§ **Task objective**
Select and copy out every line in the records containing "ειναι".

§ **Extracted entries**
Segment Open

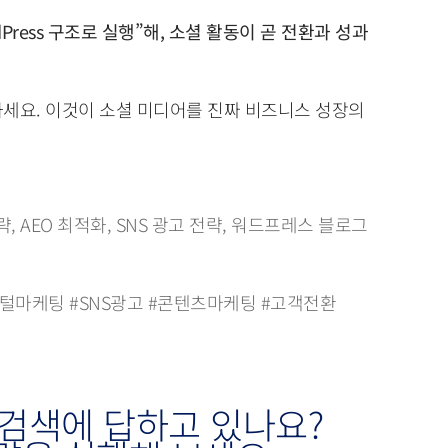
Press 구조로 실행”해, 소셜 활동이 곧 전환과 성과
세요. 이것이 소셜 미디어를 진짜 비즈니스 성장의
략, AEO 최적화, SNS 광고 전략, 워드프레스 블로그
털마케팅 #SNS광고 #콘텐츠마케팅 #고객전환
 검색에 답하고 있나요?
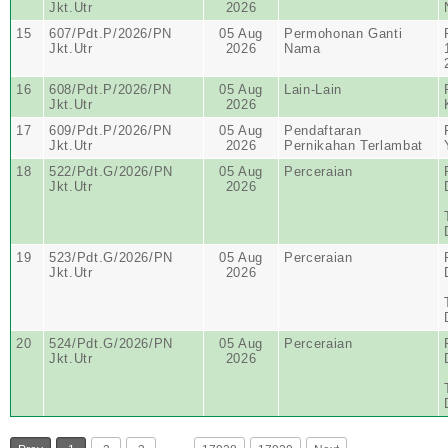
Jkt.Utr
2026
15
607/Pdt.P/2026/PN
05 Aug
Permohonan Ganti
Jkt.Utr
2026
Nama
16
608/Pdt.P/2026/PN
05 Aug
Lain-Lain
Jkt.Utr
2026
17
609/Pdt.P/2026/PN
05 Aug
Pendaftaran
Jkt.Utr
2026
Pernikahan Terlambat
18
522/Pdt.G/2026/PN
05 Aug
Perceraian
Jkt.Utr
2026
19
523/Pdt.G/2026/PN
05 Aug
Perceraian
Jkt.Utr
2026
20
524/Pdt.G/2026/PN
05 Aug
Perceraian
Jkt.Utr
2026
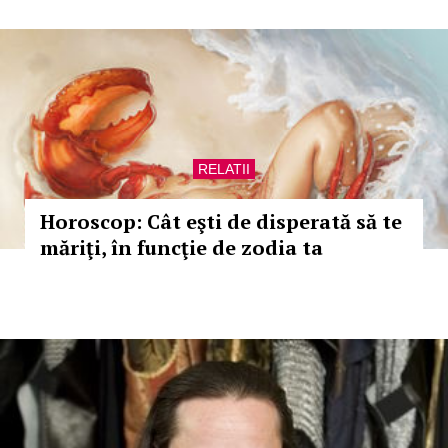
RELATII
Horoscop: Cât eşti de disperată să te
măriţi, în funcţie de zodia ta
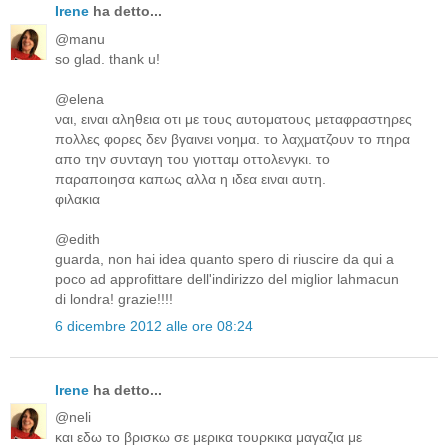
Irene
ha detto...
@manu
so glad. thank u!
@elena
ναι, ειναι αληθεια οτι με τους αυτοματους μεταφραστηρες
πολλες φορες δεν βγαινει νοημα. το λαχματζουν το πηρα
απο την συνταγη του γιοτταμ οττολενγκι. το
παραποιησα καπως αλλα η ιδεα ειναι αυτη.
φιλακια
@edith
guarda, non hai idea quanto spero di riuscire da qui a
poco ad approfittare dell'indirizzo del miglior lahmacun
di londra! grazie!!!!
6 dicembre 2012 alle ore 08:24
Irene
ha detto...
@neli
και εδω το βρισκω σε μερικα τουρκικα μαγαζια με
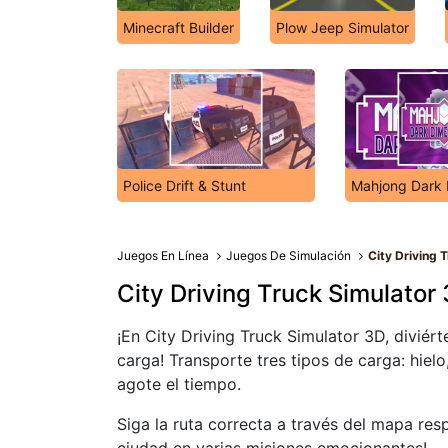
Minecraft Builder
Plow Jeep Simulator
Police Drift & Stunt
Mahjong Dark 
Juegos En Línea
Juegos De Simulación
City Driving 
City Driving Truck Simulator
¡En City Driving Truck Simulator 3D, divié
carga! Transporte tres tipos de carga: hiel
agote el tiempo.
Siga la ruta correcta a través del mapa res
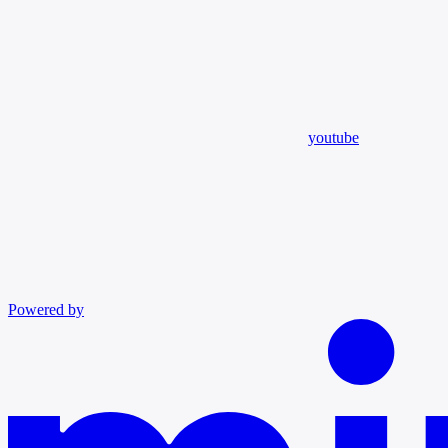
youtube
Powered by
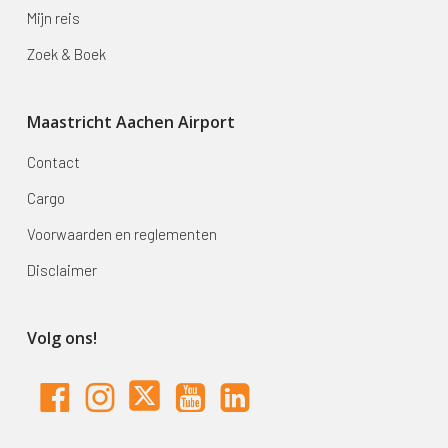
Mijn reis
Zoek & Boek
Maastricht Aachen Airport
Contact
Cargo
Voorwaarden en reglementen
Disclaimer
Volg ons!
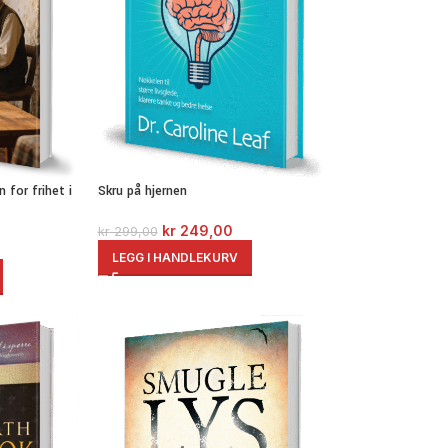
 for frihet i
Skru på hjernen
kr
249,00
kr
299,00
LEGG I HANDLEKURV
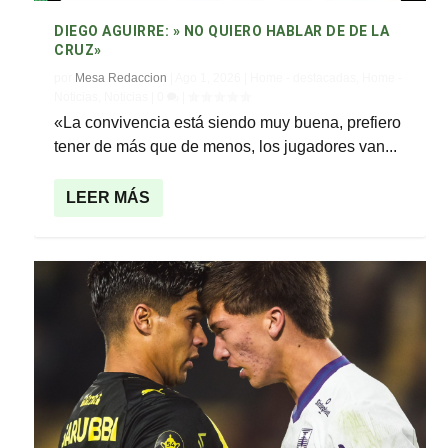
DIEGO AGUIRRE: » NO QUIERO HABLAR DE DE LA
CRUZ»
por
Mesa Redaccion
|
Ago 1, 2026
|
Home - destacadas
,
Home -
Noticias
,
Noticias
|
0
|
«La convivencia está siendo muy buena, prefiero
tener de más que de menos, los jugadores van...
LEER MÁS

Segment Closed

§ **Output of the task**
ναι, ειναι αληθεια οτι με τους αυτοματους μεταφραστηρες
παραποιησα καπως αλλα η ιδεα ειναι αυτη.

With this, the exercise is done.